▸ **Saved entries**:
========================================================================
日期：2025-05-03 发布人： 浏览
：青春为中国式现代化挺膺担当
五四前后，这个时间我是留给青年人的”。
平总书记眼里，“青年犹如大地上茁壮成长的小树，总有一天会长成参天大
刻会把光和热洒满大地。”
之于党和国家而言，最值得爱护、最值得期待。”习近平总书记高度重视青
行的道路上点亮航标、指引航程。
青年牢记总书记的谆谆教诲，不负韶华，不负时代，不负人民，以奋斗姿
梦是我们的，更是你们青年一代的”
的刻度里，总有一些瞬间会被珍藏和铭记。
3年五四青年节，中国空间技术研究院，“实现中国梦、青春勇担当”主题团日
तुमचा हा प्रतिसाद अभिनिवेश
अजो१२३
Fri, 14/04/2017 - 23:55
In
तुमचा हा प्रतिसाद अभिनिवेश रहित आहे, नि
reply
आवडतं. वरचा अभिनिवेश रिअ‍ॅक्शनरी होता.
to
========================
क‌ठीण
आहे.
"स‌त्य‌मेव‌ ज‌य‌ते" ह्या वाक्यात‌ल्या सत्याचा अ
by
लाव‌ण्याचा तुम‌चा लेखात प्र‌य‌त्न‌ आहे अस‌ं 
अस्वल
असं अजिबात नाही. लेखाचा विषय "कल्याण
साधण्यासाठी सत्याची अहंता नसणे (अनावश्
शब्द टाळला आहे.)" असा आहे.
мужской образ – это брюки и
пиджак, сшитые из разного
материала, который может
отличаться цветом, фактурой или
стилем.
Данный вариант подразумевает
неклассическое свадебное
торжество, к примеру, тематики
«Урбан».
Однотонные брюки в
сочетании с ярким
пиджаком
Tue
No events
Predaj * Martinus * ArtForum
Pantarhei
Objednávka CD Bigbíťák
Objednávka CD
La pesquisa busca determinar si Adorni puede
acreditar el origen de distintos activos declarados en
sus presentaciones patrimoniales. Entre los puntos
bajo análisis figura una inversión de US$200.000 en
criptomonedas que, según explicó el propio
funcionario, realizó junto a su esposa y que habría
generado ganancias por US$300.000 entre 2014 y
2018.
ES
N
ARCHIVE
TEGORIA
========================================================================
▸ **ABOUT THIS TASK**:
Copy out all lines above holding "брюки".

▸ **TASK ANSWER**:
мужской образ – это брюки и
Однотонные брюки в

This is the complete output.